Now, one of the issues is, we haven't been doing this for a long time, only since the SOFT trial and TEXT trial data has come out, that is giving it for 5 years, so we really don't know the long term effects of ovarian suppression that we’re going to maybe see 10, 20, 30 years down the road in these very young patients.
That is, regarding cardiovascular effects, bone effects, and even cognitive effects. So, we really need to be doing studies in that area since we're giving patients this kind of treatment. We know that the short term effects of ovarian suppression are hot flashes and different things like that. If you use the aromatase inhibitors, you have the musculoskeletal effects. But again, the long term effects are really unknown.
Dr. Kaklamani:
I think that's an extremely important point, Sandy, and some of our data really comes from the cardiovascular literature in patients that are going through premature menopause. So, not really OFS, but premature menopause, which is probably very similar. And the data does suggest that not only do we have bone and cardiovascular issues, do we actually have lung comorbidities that end up popping up, and as you mentioned, cognitive issues as well? So, when you’re talking about a 35-year-old patient that you will subject to ovarian suppression for 5 years, that becomes an issue when they're 55 or 60 and that's something that we have to consider.
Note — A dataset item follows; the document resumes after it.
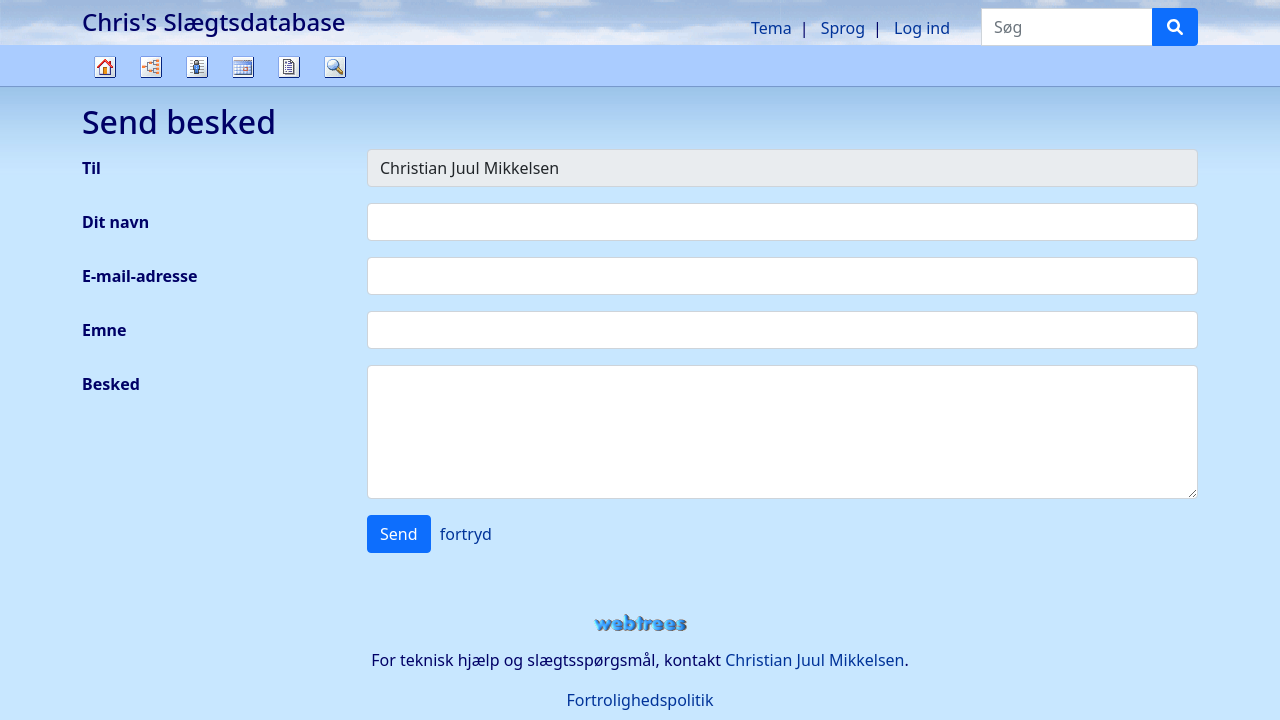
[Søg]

Now, one question that I always have, because a lot of these women will need extended endocrine therapy, if you're giving 5 years of the OFS and then you do a genomic assay or, based on the patient's risk, you're planning on giving another 5 years, do you then switch them to tamoxifen if you think they're still premenopausal? Or do you try to extend the ovarian suppression for another 5 years?
Dr. Swain:
Because there's no data as I mentioned, I would switch them to tamoxifen at that point because I think having another 5 years of ovarian suppression could even have more long-term effects that we don't know about and until we had some data, I would switch them to tamoxifen.
Well, this has been a brief but a really great discussion. I hope we gave you something to think about and thanks for tuning in.